The Workforce

Even the best can be better – how to create relational training for staff

It is important to keep learning and growing. Recognise your staff’s value and expertise by developing internal training and discussion sessions. Enable staff to learn and train more. Training should not be a tick-box exercise but a place for growth and reflection.

Change, growth, and development do not happen overnight. They take time, investment, and patience. It can be difficult to prioritise learning when workloads are high, and daily task and needs are barely met. Stressed individuals do not learn.

However, sometimes carving out some time to learn, study and dive deeper can actually help in realigning priorities and managing workload. Rather than chasing the never-ending to-do list, deciding to stop and learn can create some much-needed inspiration.

Of course, balancing demands is a tricky thing to do, which is why organisations need to give permission to staff to identify their own needs and take the time for growth.

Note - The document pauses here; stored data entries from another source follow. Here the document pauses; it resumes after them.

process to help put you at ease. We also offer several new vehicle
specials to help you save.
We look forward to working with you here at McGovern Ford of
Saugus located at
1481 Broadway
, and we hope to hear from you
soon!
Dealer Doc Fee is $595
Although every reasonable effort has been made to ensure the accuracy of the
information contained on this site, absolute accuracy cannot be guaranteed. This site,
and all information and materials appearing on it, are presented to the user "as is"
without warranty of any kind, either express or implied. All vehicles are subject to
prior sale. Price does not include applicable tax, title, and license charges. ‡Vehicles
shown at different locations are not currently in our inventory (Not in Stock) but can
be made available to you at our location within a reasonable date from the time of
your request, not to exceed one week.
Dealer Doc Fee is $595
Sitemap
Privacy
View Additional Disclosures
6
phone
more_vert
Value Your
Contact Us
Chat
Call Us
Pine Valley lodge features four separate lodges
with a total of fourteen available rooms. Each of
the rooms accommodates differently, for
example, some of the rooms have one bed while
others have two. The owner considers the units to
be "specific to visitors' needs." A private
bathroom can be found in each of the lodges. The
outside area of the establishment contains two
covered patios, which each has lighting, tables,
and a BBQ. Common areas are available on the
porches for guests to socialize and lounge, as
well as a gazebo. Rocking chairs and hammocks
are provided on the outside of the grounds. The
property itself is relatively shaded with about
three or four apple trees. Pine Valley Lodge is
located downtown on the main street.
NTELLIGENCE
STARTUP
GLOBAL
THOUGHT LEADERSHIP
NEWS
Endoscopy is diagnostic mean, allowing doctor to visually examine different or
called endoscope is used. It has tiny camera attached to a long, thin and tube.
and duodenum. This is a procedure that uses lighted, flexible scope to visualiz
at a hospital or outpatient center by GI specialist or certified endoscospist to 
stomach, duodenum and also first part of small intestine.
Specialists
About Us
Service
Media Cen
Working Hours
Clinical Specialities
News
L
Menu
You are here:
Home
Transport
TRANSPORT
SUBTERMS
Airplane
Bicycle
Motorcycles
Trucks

Training can take various forms; it can be a seminar style session with 5 to 10 people and adapted examples, or it can be a conference for hundreds of people with more generic (but not less valuable) teaching. Training can also be individually or informally between two or three colleagues. It can be planned or ad-hoc.

However, training needs place, it can serve the purpose of teaching something new, consolidating something recently learnt or refreshing long-known knowledge.

Each form of training serves it purpose and people might respond better to one form or another. Therefore, training should be offered in accordance to people’s needs and wishes.

It can be hard to take the time, but this can be influenced by the organisation culture. It does not hurt to actively encourage people to take time for trainings and even set reminders when that time is not taken.

If you would like to approach the topic of training with your team or manager, these reflections can help you formulate clearly in your mind why training is needed.

If you have the capacity to offer training to staff, these questions can help reflect on what good training looks like.

  • Do you have access to the training you want to?
  • Think of the training opportunities in the last year: did they add value to you?
  • What kind of training opportunities would you like to have access to?
  • Be okay with uncertainty – training does not always offer, immediate, tangible benefits but do influence practice in the long-term
  • Do staff have permission to take time to learn?
  • Are you encouraged to take time for training?